EXERCISE → Retype the records exactly, including every line.

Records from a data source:
━━━━━━━━━━━━━━━━━━━━

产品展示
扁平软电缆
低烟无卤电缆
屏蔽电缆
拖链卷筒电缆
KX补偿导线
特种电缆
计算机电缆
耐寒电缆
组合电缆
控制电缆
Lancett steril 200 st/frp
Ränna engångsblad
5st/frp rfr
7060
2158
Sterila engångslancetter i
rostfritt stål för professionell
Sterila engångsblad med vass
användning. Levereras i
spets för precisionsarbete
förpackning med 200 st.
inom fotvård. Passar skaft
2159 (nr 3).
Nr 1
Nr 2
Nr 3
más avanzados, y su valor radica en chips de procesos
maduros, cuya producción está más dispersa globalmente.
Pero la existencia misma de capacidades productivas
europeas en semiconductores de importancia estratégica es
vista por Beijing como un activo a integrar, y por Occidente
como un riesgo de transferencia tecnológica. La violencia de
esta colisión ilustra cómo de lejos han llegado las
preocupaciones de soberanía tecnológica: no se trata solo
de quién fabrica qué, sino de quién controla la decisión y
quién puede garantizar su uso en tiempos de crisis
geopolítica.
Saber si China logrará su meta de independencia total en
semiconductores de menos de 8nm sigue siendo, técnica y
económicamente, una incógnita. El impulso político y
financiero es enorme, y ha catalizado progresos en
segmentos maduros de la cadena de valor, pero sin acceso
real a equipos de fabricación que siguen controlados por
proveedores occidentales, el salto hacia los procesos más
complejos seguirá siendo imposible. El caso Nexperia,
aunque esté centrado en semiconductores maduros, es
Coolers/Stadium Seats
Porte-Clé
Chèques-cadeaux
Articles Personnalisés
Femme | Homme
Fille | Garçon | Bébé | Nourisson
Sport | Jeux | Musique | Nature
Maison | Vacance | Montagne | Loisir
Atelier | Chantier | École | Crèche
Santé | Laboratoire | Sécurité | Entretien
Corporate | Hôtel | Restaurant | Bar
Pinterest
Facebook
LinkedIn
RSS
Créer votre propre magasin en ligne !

━━━━━━━━━━━━━━━━━━━━

FINISHED TASK →
产品展示
扁平软电缆
低烟无卤电缆
屏蔽电缆
拖链卷筒电缆
KX补偿导线
特种电缆
计算机电缆
耐寒电缆
组合电缆
控制电缆
Lancett steril 200 st/frp
Ränna engångsblad
5st/frp rfr
7060
2158
Sterila engångslancetter i
rostfritt stål för professionell
Sterila engångsblad med vass
användning. Levereras i
spets för precisionsarbete
förpackning med 200 st.
inom fotvård. Passar skaft
2159 (nr 3).
Nr 1
Nr 2
Nr 3
más avanzados, y su valor radica en chips de procesos
maduros, cuya producción está más dispersa globalmente.
Pero la existencia misma de capacidades productivas
europeas en semiconductores de importancia estratégica es
vista por Beijing como un activo a integrar, y por Occidente
como un riesgo de transferencia tecnológica. La violencia de
esta colisión ilustra cómo de lejos han llegado las
preocupaciones de soberanía tecnológica: no se trata solo
de quién fabrica qué, sino de quién controla la decisión y
quién puede garantizar su uso en tiempos de crisis
geopolítica.
Saber si China logrará su meta de independencia total en
semiconductores de menos de 8nm sigue siendo, técnica y
económicamente, una incógnita. El impulso político y
financiero es enorme, y ha catalizado progresos en
segmentos maduros de la cadena de valor, pero sin acceso
real a equipos de fabricación que siguen controlados por
proveedores occidentales, el salto hacia los procesos más
complejos seguirá siendo imposible. El caso Nexperia,
aunque esté centrado en semiconductores maduros, es
Coolers/Stadium Seats
Porte-Clé
Chèques-cadeaux
Articles Personnalisés
Femme | Homme
Fille | Garçon | Bébé | Nourisson
Sport | Jeux | Musique | Nature
Maison | Vacance | Montagne | Loisir
Atelier | Chantier | École | Crèche
Santé | Laboratoire | Sécurité | Entretien
Corporate | Hôtel | Restaurant | Bar
Pinterest
Facebook
LinkedIn
RSS
Créer votre propre magasin en ligne !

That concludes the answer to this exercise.